In addition to being a round character Fletcher Kale is also dynamic, since even though his appearances are brief, he comes to understand that he thoroughly enjoyed murdering his wife and child, that he is committed to evil, and that he worships Satan-insights that he did not have at the beginning of the story. Like the protagonist Timothy Flyte, the biker Gene Terr is a stock character, in this case a motorcycle gang member. Terr drinks, does dope, rapes women, and is a killer. His men worship him. He is every really bad Hell's Angels rider rolled into one, and unlike Kale, he does not change during the novel. He has always known that he is a creature of Satan and he revels in doing evil acts. The only possibility for change in Terr occurs so close to his death that he never has the chance to gain any insight from it, and this is the death itself. He had been promised by The Ancient Enemy that he would be immortal, but by the time he discovers that he is not, it's too late-he dies immediately afterward.

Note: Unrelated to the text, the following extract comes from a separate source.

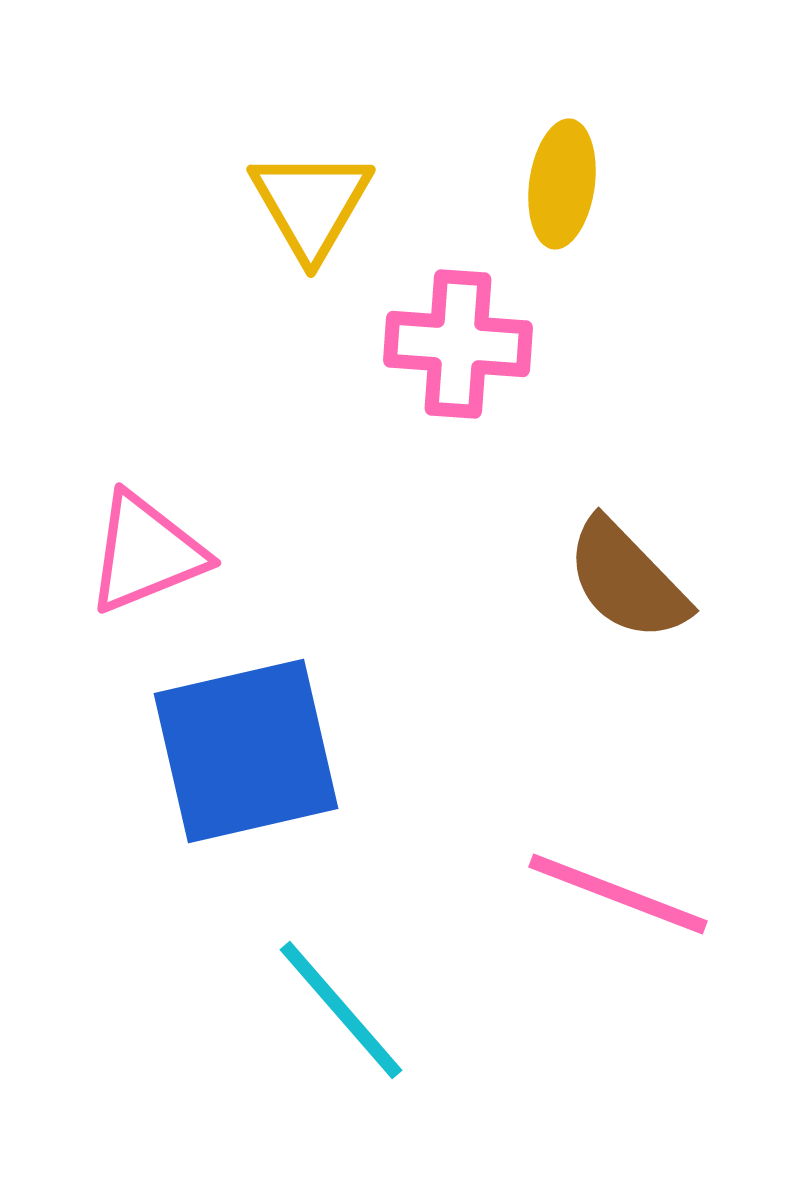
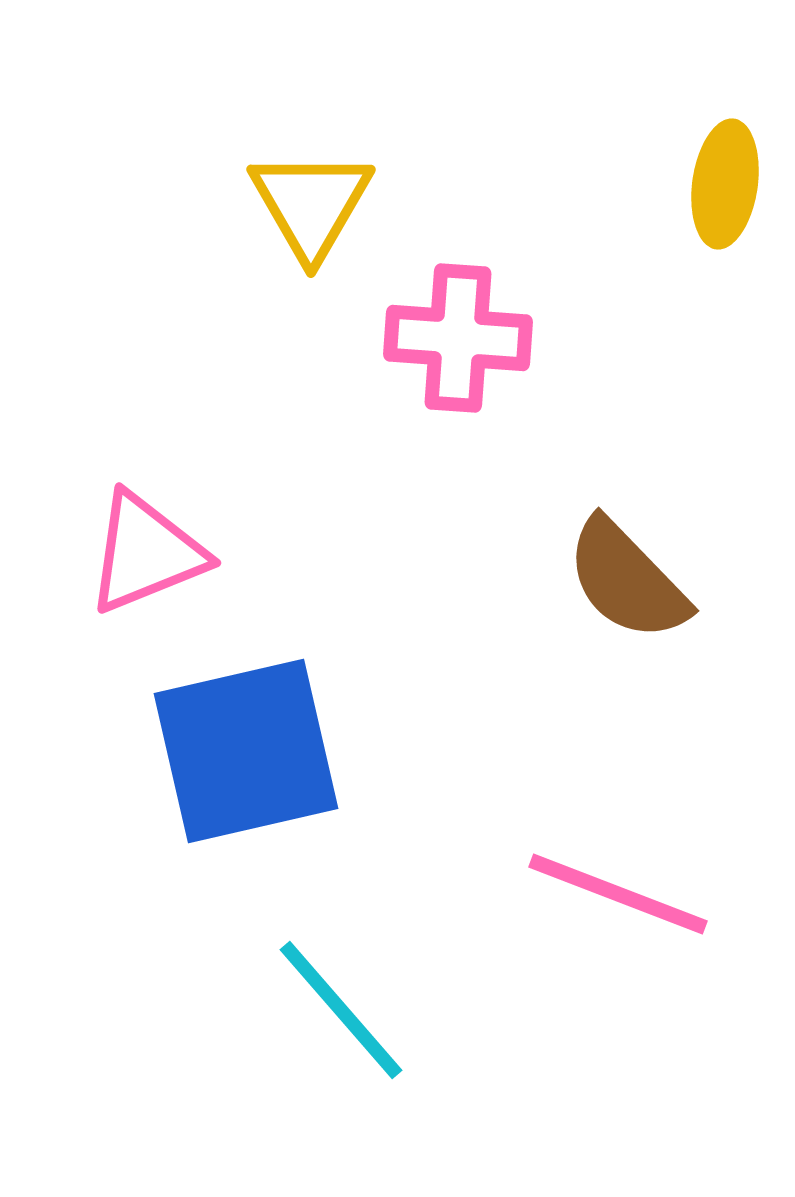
yellow ellipse: moved 163 px right
pink cross: moved 6 px up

Fletcher Kale and Gene Terr are not inhabitants of the town, nor are they members of any group seeking to contain the monster, and the brief interactions they have with other characters are peripheral to the main story. Yet each is carefully drawn, given descriptions that contain a great amount of detail for such minor figures. This suggests that the characters are not minor, that there is something about them that is significant to the novel as a whole. In examining the effect that each has on the novel, the reader can see that they add stature to the protagonists. It is Sheriff Bryce Hammond's questioning of Fletcher Kale that shows the reader how very intelligent and insightful Hammond is, and it is Jenny Paige's facing down of Gene Terr that shows her bravery and resourcefulness. However, these are the only interactions that Kale and Terr have with other characters in the novel until almost the last scene, and it would be relatively easy to establish Hammond and Paige's qualities in ways that are more integral to the plot, displaying their characteristics by showing how they respond to the situation in Snowfield-something that Koontz does anyway.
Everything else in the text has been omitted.